In colour it is greyish brown, clotted all over with dark brown. In this species heat does not improve the colour.

This variety is one of the most abundant of all coast crustacea, swimming about and laying on the sands (which they closely resemble in colour) in immense shoals. Sometimes they are also found in deep water, but the margin of the sea is their favourite habitat. It may be added, that large quantities of the smaller palæmonidæ are caught with and sold as shrimps. Shrimps are in spawn all the year through, and cast their shells during the three months of spring.

The Entomostraca of Milne Edwards, or the Lophyropoda of Latreille, have no suctorial mouth or mandibles capable of mastication; their maxillæ are lamellose, and they have never more than ten swimming feet, and have from one to two eyes on stalks, and live in fresh water. There are two principal genera; the Copepoda of Edwards, and the Ostracoda. As a type of the first, we may mention Cyclops vulgaris (Leach), which, true to its name, has but one eye. But the genus Pontia of the same family has two. As a type of the second order, Ostracoda, we will specify the numerous family of the Cyprides, whose animals are enclosed in a bivalve shell, which causes their remains in Secondary strata to be classed with bivalve molluscs.


CHAPTER XVIII.

FISHES.

Before speaking of the habits of the principal kinds of fishes, it is desirable to glance at their organization, and upon the manner in which they execute their physiological functions.

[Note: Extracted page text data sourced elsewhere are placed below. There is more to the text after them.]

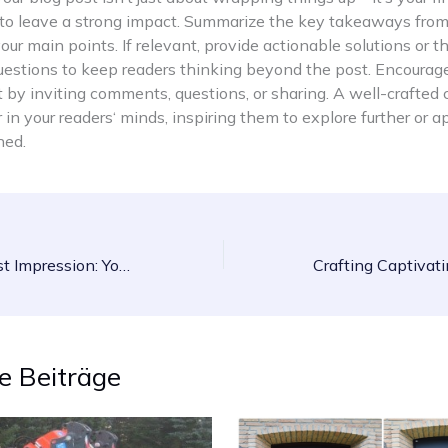
 to leave a strong impact. Summarize the key takeaways from
your main points. If relevant, provide actionable solutions or 
uestions to keep readers thinking beyond the post. Encourag
y inviting comments, questions, or sharing. A well-crafted 
r in your readers‘ minds, inspiring them to explore further or 
ned.
Mastering the First Impression: Your intriguing post title goes here
e Beiträge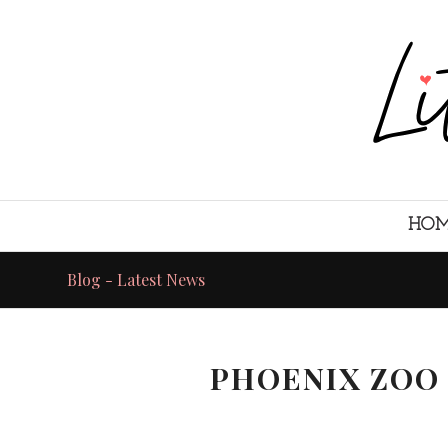
HO
Blog - Latest News
PHOENIX ZOO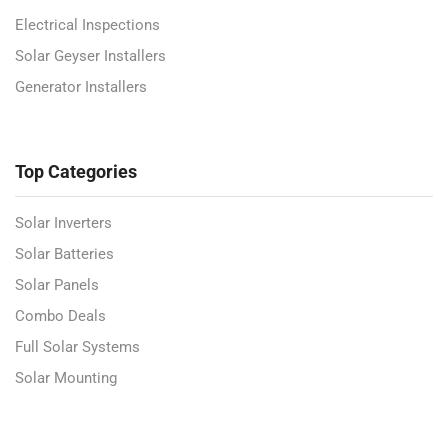
Electrical Inspections
Solar Geyser Installers
Generator Installers
Top Categories
Solar Inverters
Solar Batteries
Solar Panels
Combo Deals
Full Solar Systems
Solar Mounting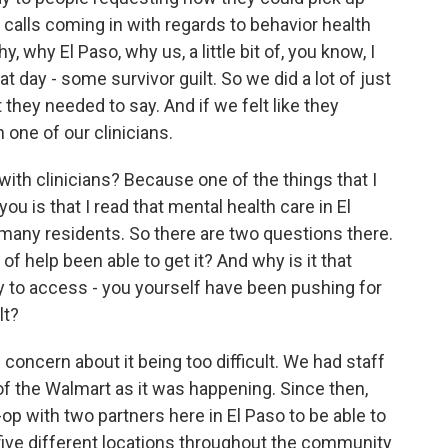
n calls coming in with regards to behavior health
y, why El Paso, why us, a little bit of, you know, I
 day - some survivor guilt. So we did a lot of just
 they needed to say. And if we felt like they
ne of our clinicians.
th clinicians? Because one of the things that I
u is that I read that mental health care in El
many residents. So there are two questions there.
of help been able to get it? And why is it that
y to access - you yourself have been pushing for
lt?
concern about it being too difficult. We had staff
 of the Walmart as it was happening. Since then,
op with two partners here in El Paso to be able to
five different locations throughout the community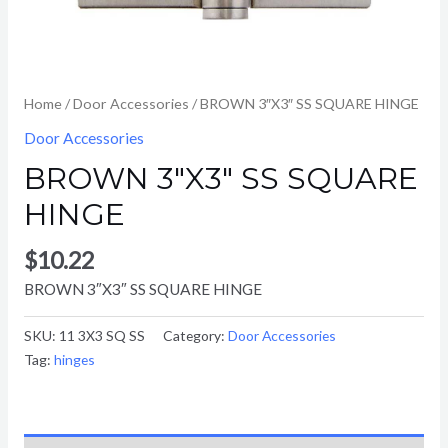
Home
/
Door Accessories
/ BROWN 3″X3″ SS SQUARE HINGE
Door Accessories
BROWN 3″X3″ SS SQUARE
HINGE
$
10.22
BROWN 3″X3″ SS SQUARE HINGE
SKU:
11 3X3 SQ SS
Category:
Door Accessories
Tag:
hinges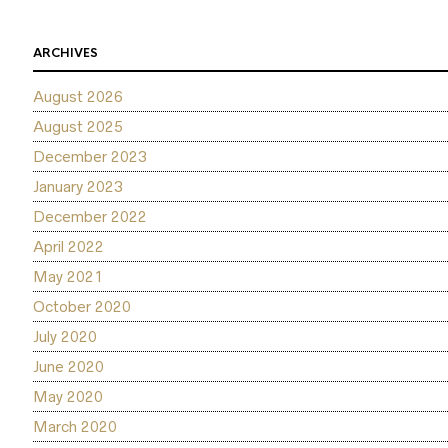
ARCHIVES
August 2026
August 2025
December 2023
January 2023
December 2022
April 2022
May 2021
October 2020
July 2020
June 2020
May 2020
March 2020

Fishes are intended to live always[14] in water, and this circumstance has impressed its seal upon their organization. Nevertheless, their forms are very varied; they are generally oblong, compressed laterally. They have no neck, the head being merely a prolongation of the trunk. In the majority of instances, the body is covered with scales, generally a thin bony substance developed out of the skin and overlapping each other, like the tiles of a roof.

Nothing is more remarkable than the variety and brilliancy of colour in fishes; they present almost every gradation, from golden or silver, and other dazzling colours, mingling with shades of blue, green, red, and black.